Better than all other presents because it was Big and it had traks.
Star date 1979-80-81 ish, back when colours were yellowy and saturated, and Christmases were mysterious and magical, and carpets were more colourful than the lego that was played on it, there was one toy that stood above the rest. A toy that looked a bit like Buck Roger's moon buggy, that had extremely cool spacey stripes down the side, which in hindsight looked a bit like (West) Germany's football kit colours, a toy which would take up to *drum-roll* 16 instructions from its master (me) and then act them out in front of me, a toy that beeped like the seventies and fired photon torpedoes! That toy is of course the Bigtrak.

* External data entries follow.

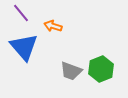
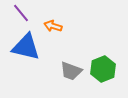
blue triangle: moved 2 px right; rotated 36 degrees counterclockwise
green hexagon: moved 2 px right
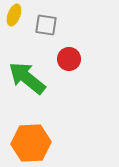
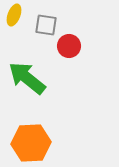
red circle: moved 13 px up
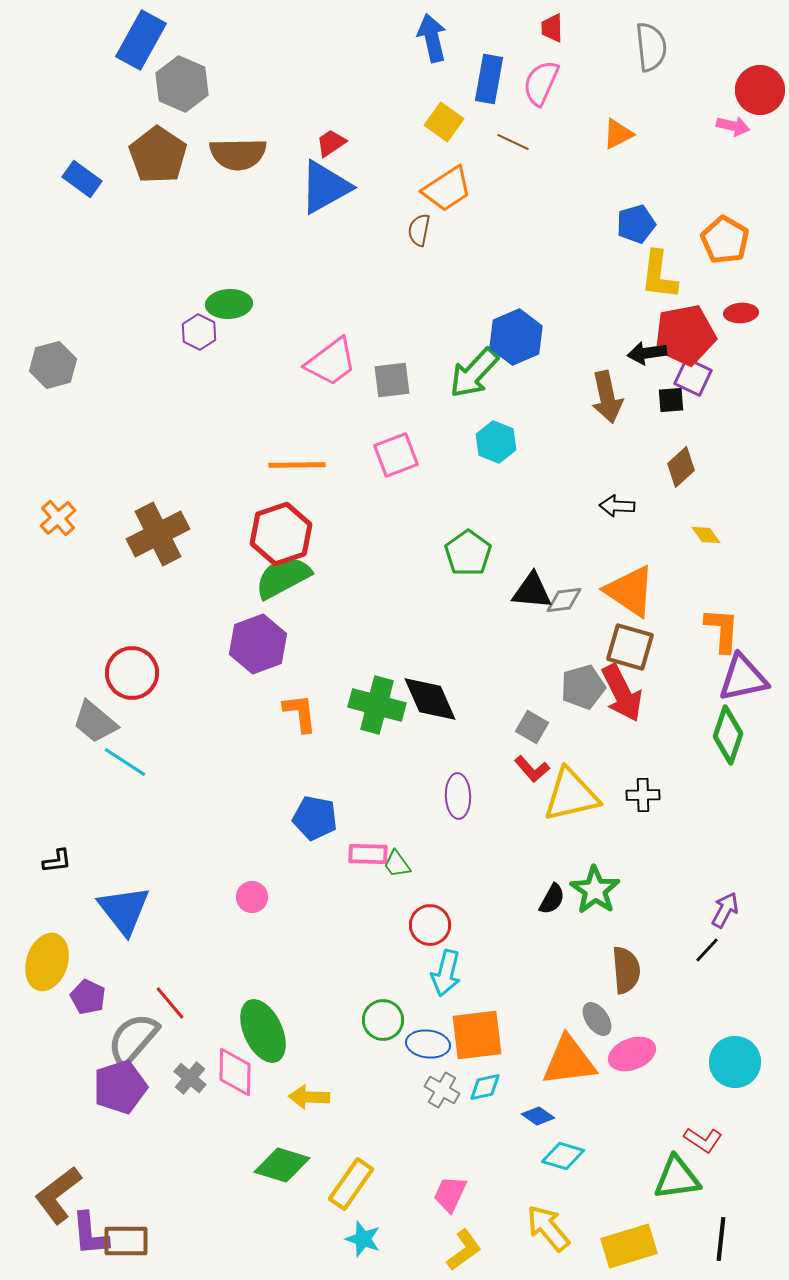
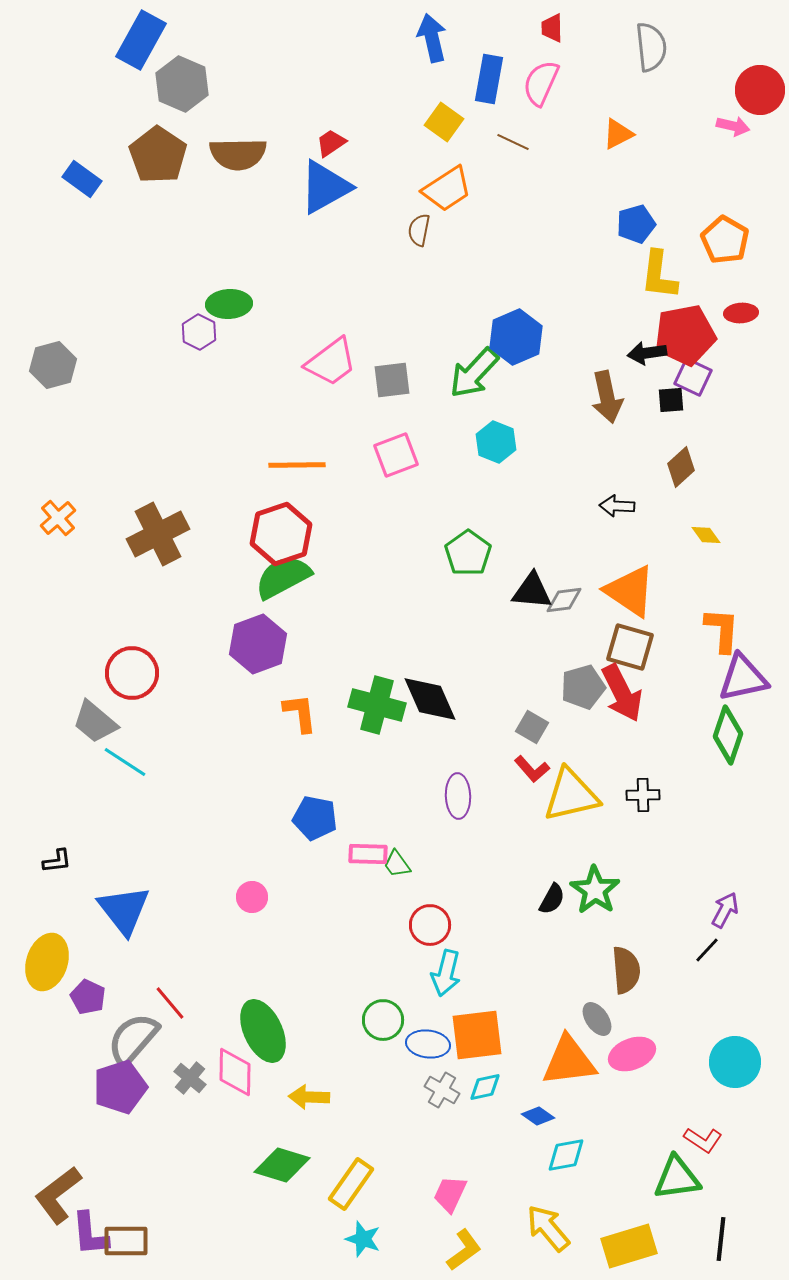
cyan diamond at (563, 1156): moved 3 px right, 1 px up; rotated 27 degrees counterclockwise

First up, move the furniture around into a position that's a bit more tricky to negotiate than yesterday. Second, get your mum to name the starting position for Bigtrak. Third, place a couple of your least favourite, slightly damaged Star Wars figures some distance away from the starting position to give a number of attack/defense opportunities during Bigtrak's excursion and then, finally, sit down and figure out how to get Bigtrak around the room and safely back to its starting position, having patrolled the room, killing all visible enemies and not run out of instructions. Tricky? yes. Fun? absolutely. Expensive? yes, i got through quite a few batteries. Iconic? Truly.
I can't really remember the interface when programming it, but looking at the picture above the first thing i noticed was that there wasn't a screen. No way, other than trial and error, to check where Bigtrak was going. Maybe that was part of its charm?
A monolith of a toy, which i really wanted that Christmas, and was my favourite Christmas present ever.